Abstract

Dear Editors,
In a recent article, Digital Innovations for Occupational Safety: Empowering Workers in Hazardous Environments, Dodoo et al. (2024) highlighted how digital innovations can improve work safety in hazardous environments. I appreciate the emphasis on four main categories of digital safety systems: wearable-based systems, augmented/virtual reality–based systems, artificial intelligence (AI)–based systems, and navigation systems. Using deep learning algorithms, it is possible to predict worker stress levels based on identified patterns and trends, which in turn can help in designing more effective interventions to prevent excessive work stress (Awada et al., 2023; Wang et al., 2023). Therefore, the integration of monitoring and prediction systems into existing safety procedures will improve the response to risks (Hu et al., 2010). However, in Indonesia, the main challenges in implementing digital innovations for workplace safety include uneven internet infrastructure, low digital literacy among workers, and the need to improve the digital readiness of society. In addition, the adaptation of supervisory systems for flexible working is also important. Overcoming these barriers will support a safer work environment with digital technology.

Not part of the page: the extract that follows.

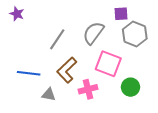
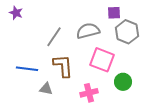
gray semicircle: (93, 33) -> (88, 31), turned 40
brown L-shape: (67, 70) -> (63, 66), turned 130
pink cross: (88, 89) -> (89, 93), moved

In Indonesia, it was shown that machine-learning methods, including classification of algorithms such as K-Nearest Neighbor, Decision Tree, and Support Vector Machine (SVM), have been successfully used to detect human stress levels based on sleep quality with a very high accuracy rate (Zulkarnain et al., 2023). In addition, reports by Wicaksono and Anggarini (2018) show that the work stress rate in Indonesia is 21%, which is relatively lower compared to the global work stress rate of 44%. This research highlights the importance of technology in understanding and managing work stress, as well as the potential of deep learning algorithms in providing effective solutions to this problem in Indonesia.
Understanding trends and predicting worker stress levels using deep learning algorithms is important as work stress is a global issue that affects employees’ mental and physical health as well as company productivity. In Indonesia, with challenges such as imbalanced digital infrastructure and low technological literacy, it is important to adopt approaches that can effectively identify and manage work stress. Deep learning algorithms, with advanced data analysis capabilities, offer a solution that can process large amounts of data to recognize patterns of stress (Cho et al., 2017). This allows companies to take preventive measures, reduce the negative impact of stress on employees, and improve their well-being.
The incorporation of technology in occupational safety systems, as described by Dodoo et al. (2024), can provide an additional layer of protection for workers. By utilizing real-time data and predictive analytics, companies can identify workers at risk of high stress and take preventive measures before serious problems occur. This will not only improve worker well-being but can also reduce workplace incidents and increase productivity.
The prevention of safety issues is a crucial aspect in any industry, and deep learning algorithms offer significant benefits in this regard. With the ability to efficiently process and analyze Big Data, these algorithms can identify patterns invisible to the human eye, predict potential incidents, and provide preventive recommendations. Preventive measures that can be taken include employee training on potential hazards, the use of personal protective equipment, and the implementation of strict safety protocols. Deep learning algorithms can assist in designing training programs tailored to the specific needs of workers based on analysis of behavioral data and previous accidents (Parker & Grote, 2022). In addition, systems equipped with deep learning can automatically monitor working conditions and provide early warnings of potentially dangerous situations (Zhan et al., 2022). Thus, the integration of deep learning algorithms in work safety systems not only increases the effectiveness of prevention but also helps in creating a safer and healthier work environment for workers (Hou et al., 2021). Therefore, utilizing deep learning algorithms in workplace safety is a progressive step that supports efforts to prevent and minimize risks in the workplace.
Overall, this technology offers a highly valuable and innovative approach to managing employee well-being. With advanced data analysis and predictive capabilities, deep learning algorithms can identify patterns that indicate stress levels, allowing companies to take preventive action before stress negatively impacts worker health and productivity. This marks a step forward in the effort to create a more supportive and healthy work environment and shows great potential in the use of AI to improve the quality of work life. In conclusion, deep learning algorithms are an important and effective tool in workplace stress management strategies.
Footnotes
Conflict of Interests
The author(s) declared no potential conflicts of interest with respect to the research, authorship, and/or publication of this article.
Funding
The author(s) received no financial support for the research, authorship, and/or publication of this article.
Ethical Approval and Consent to Participate
Informed consent and ethical approval are not necessary for this study. No human participant was involved.